## YOUR ASSIGNMENT
The expected output is an exact copy of the lines from the one containing "internetový obchod Shopty (99, 2500)" to the final line below, minus any pictures.

## INFORMATION SUPPLIED

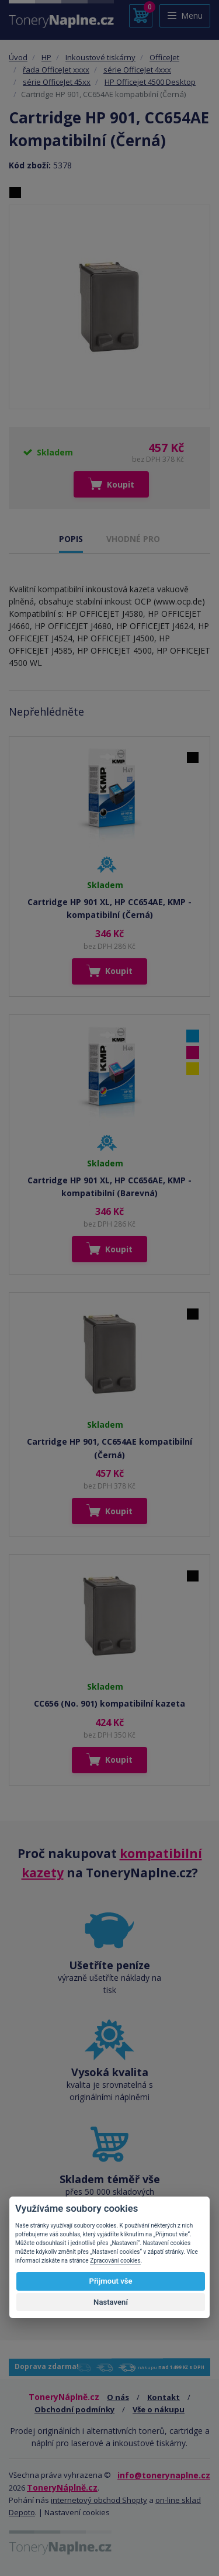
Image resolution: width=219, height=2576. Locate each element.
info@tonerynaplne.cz (163, 2475)
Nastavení (110, 2302)
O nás (118, 2397)
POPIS (71, 538)
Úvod (18, 57)
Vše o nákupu (159, 2409)
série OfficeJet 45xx (57, 82)
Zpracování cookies (115, 2260)
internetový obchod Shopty (99, 2500)
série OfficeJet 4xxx (137, 69)
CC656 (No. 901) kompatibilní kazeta (109, 1703)
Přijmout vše (110, 2281)
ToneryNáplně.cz (62, 2487)
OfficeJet (164, 57)
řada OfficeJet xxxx (56, 69)
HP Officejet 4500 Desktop (150, 82)
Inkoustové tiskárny (100, 57)
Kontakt (163, 2397)
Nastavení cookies (77, 2512)
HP (46, 57)
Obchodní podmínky (74, 2409)
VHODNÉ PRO (133, 538)
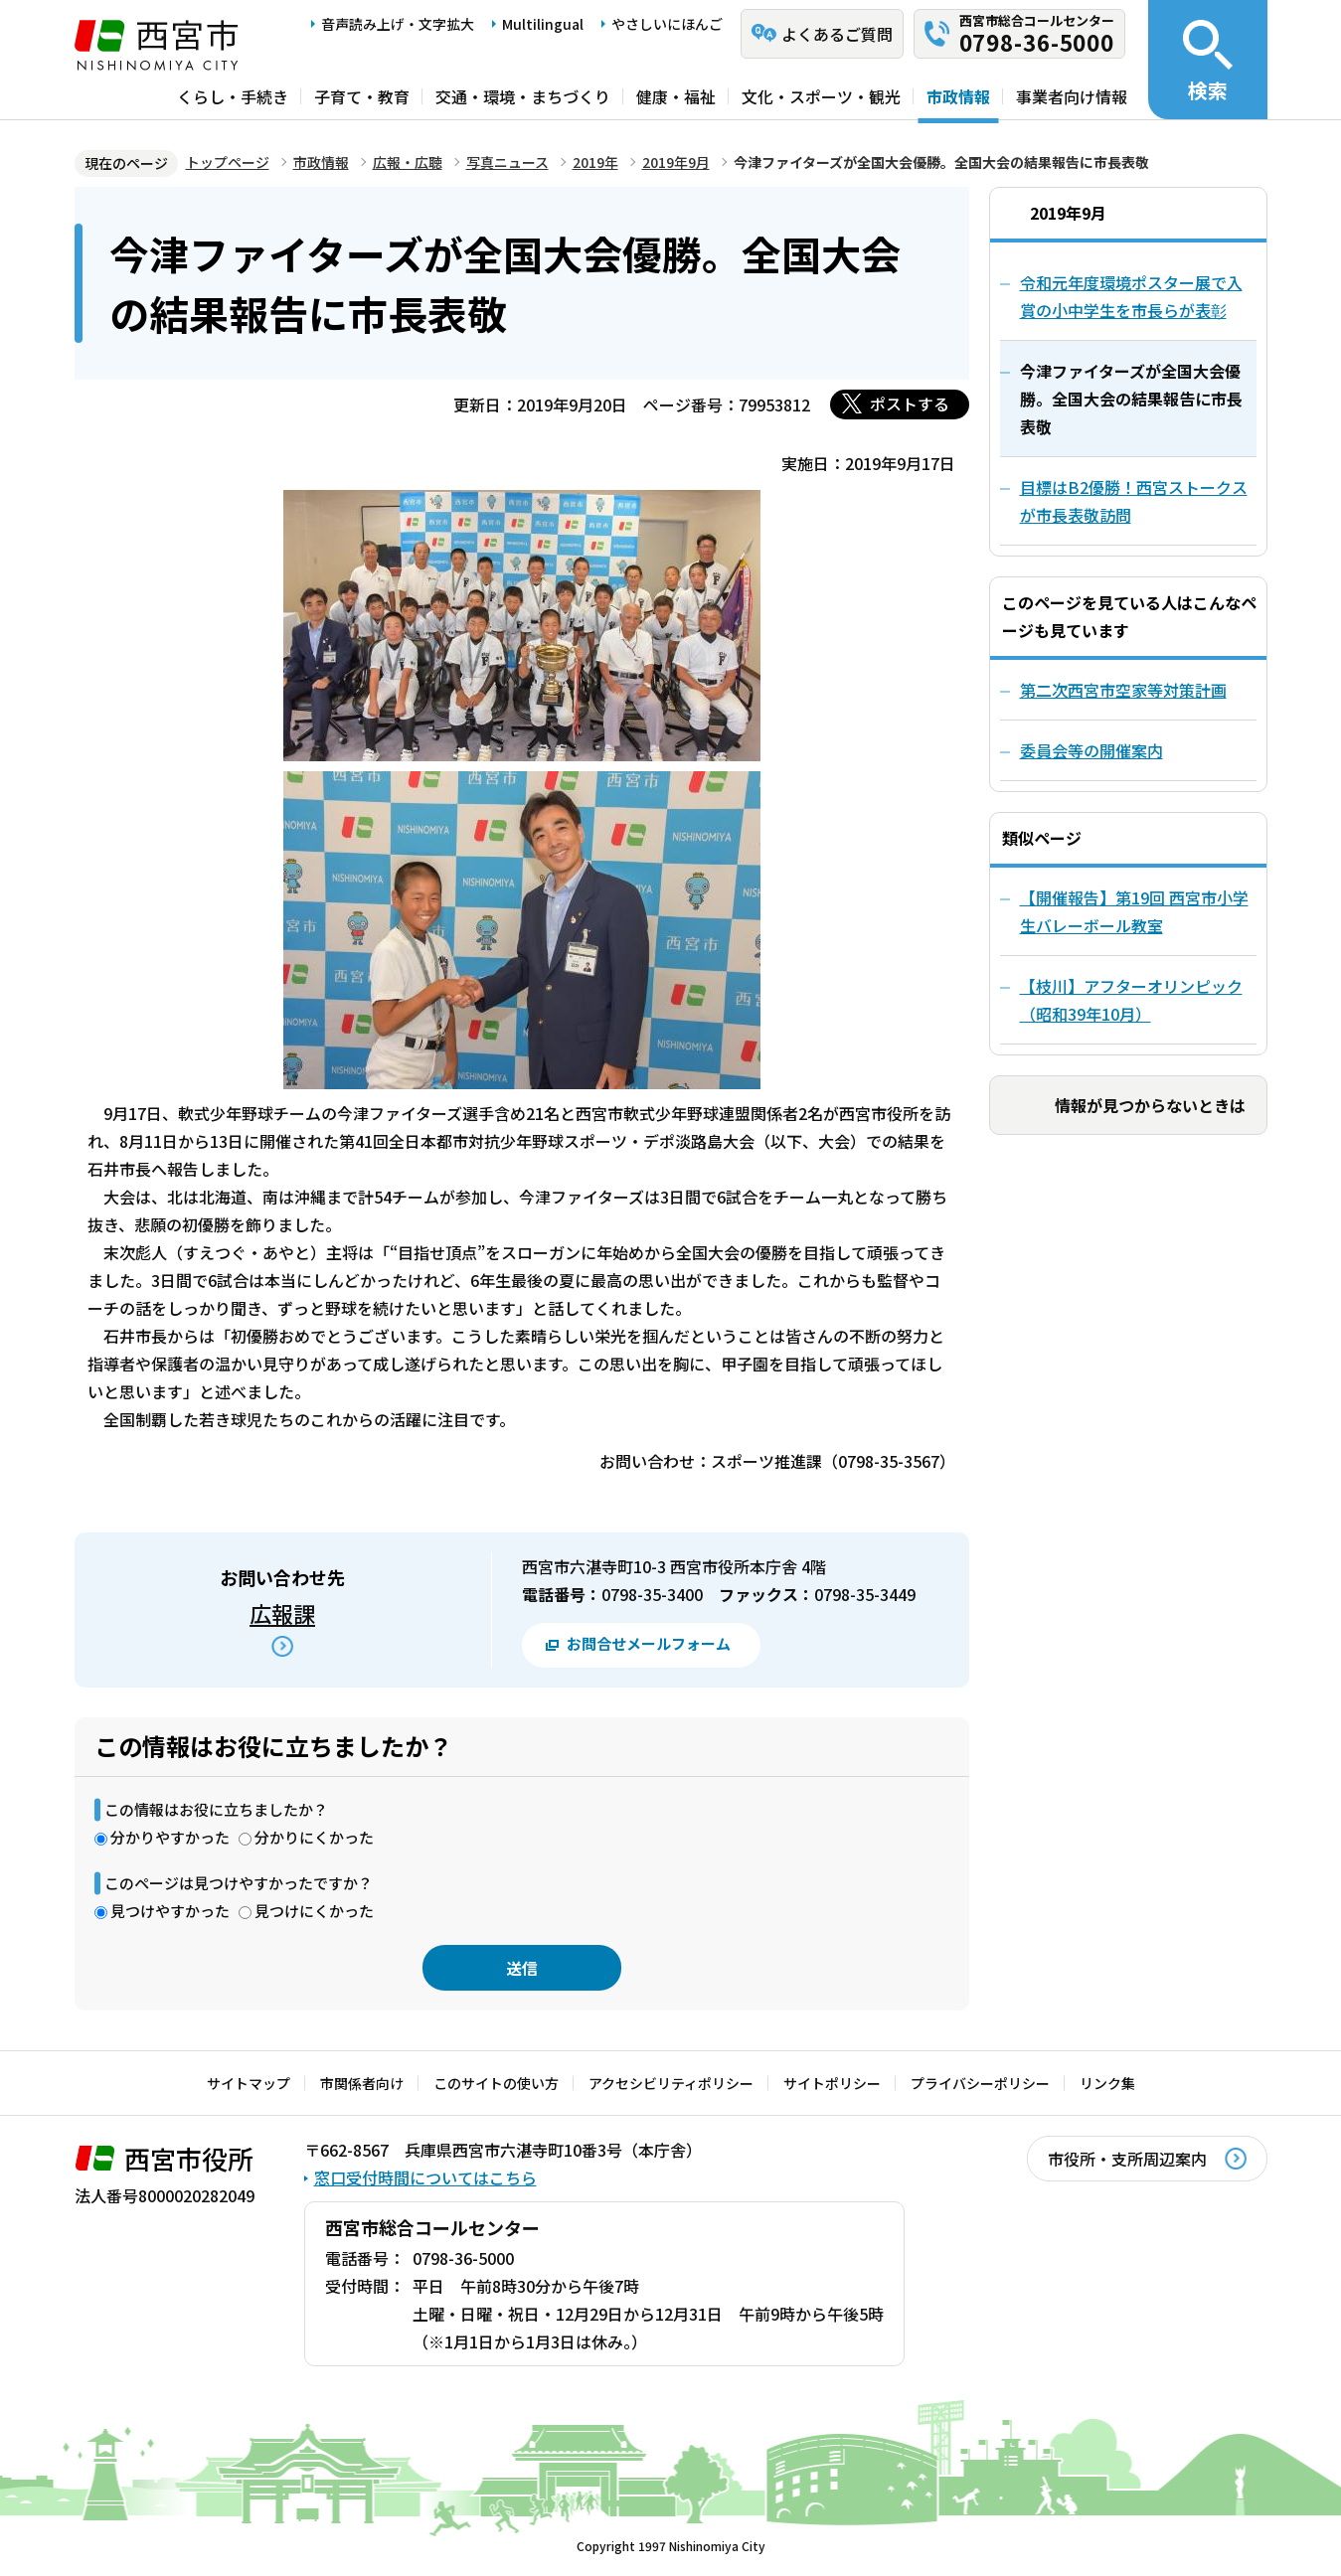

## EXERCISE RESULT
internetový obchod Shopty (99, 2500)
série OfficeJet 4xxx (137, 69)
CC656 (No. 901) kompatibilní kazeta (109, 1703)
Přijmout vše (110, 2281)
ToneryNáplně.cz (62, 2487)
OfficeJet (164, 57)
řada OfficeJet xxxx (56, 69)
HP Officejet 4500 Desktop (150, 82)
Inkoustové tiskárny (100, 57)
Kontakt (163, 2397)
Nastavení cookies (77, 2512)
HP (46, 57)
Obchodní podmínky (74, 2409)
VHODNÉ PRO (133, 538)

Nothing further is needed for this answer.